Big data storage options

Classically when you think about Hadoop you think about HDFS and MapReduce. Together they define Hadoop. But there are a growing number of extensions and replacements which means that you need to qualify what you are talking about when you simply mention the yellow elephant.

To begin with there are Apache projects such as HBase that build on top of Hadoop. These are fine in the sense that both HDFS and MapReduce remain in place and therefore such extensions are genuinely Hadoop-based.

However, what are we to make of companies like MarkLogic? If you google “MarkLogic” you will find an entry for “MarkLogic & Hadoop: better together”. What the company actually means by this is that it has a MarkLogic implementation, in its labs, based on HDFS. And, yes, the “H” in HDFS stands for Hadoop but it is not actually Hadoop per se.

Next we have DataStax. On its website it suggests “get DataStax Enterprise and experience a better Hadoop”. Now, DataStax supports Hadoop functionality but in practice it actually replaces HFDS with Cassandra though this is under the covers where the developer can’t see it.
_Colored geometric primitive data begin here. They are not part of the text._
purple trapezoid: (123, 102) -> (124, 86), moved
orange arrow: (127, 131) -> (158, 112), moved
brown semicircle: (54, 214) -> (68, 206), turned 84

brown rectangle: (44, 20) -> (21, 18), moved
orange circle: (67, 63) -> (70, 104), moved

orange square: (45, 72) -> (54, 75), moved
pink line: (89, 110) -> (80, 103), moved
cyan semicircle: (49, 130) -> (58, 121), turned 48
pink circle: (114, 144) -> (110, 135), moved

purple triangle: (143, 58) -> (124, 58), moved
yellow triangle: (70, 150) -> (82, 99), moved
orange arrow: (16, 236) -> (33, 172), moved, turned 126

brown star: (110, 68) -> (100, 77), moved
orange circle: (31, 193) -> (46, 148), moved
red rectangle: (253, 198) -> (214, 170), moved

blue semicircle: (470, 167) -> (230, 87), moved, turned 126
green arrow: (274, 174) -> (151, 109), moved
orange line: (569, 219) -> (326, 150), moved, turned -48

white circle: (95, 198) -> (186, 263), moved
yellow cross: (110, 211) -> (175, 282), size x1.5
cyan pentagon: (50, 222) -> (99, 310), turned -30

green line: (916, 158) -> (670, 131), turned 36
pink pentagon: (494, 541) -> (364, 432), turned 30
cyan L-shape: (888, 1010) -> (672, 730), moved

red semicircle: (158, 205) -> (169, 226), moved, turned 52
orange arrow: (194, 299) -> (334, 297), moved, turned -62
Is this really Hadoop if it doesn’t have HDFS as its storage engine?

Not that DataStax is alone: IBM has its GPFS replacement for HDFS, or you can replace it with RainStor or, shortly, you will be able to use InterSystems’ Globals database (the database part of Caché) as a replacement for HDFS. No doubt there are other options also.

So there are four questions here: firstly, is it really Hadoop if you have replaced part or all of it? Secondly, if that is the case then isn’t Hadoop just a buzzword rather than a technology? Thirdly, do we actually care? Finally, and perhaps most importantly, if HDFS in particular is constantly being replaced by other storage engines then which is actually the best engine? And the answer to this last question isn’t clear cut: for example, you would choose RainStor if you wanted extreme compression capabilities but might choose Globals or GPFS for entirely different reasons. So it seems likely that we will be having a major debate in the coming months and years about where the various storage options are most appropriate.

Nor is this debate confined to Hadoop. Tokutek (the MySQL storage provider) has just posted a blog about deploying its fractal tree indexing against MongoDB. Like MarkLogic this is still in development but is another pointer to the future: while a lot of the focus around NoSQL databases has been around extending their YesSQL aspects there is a growing focus on the storage engines themselves.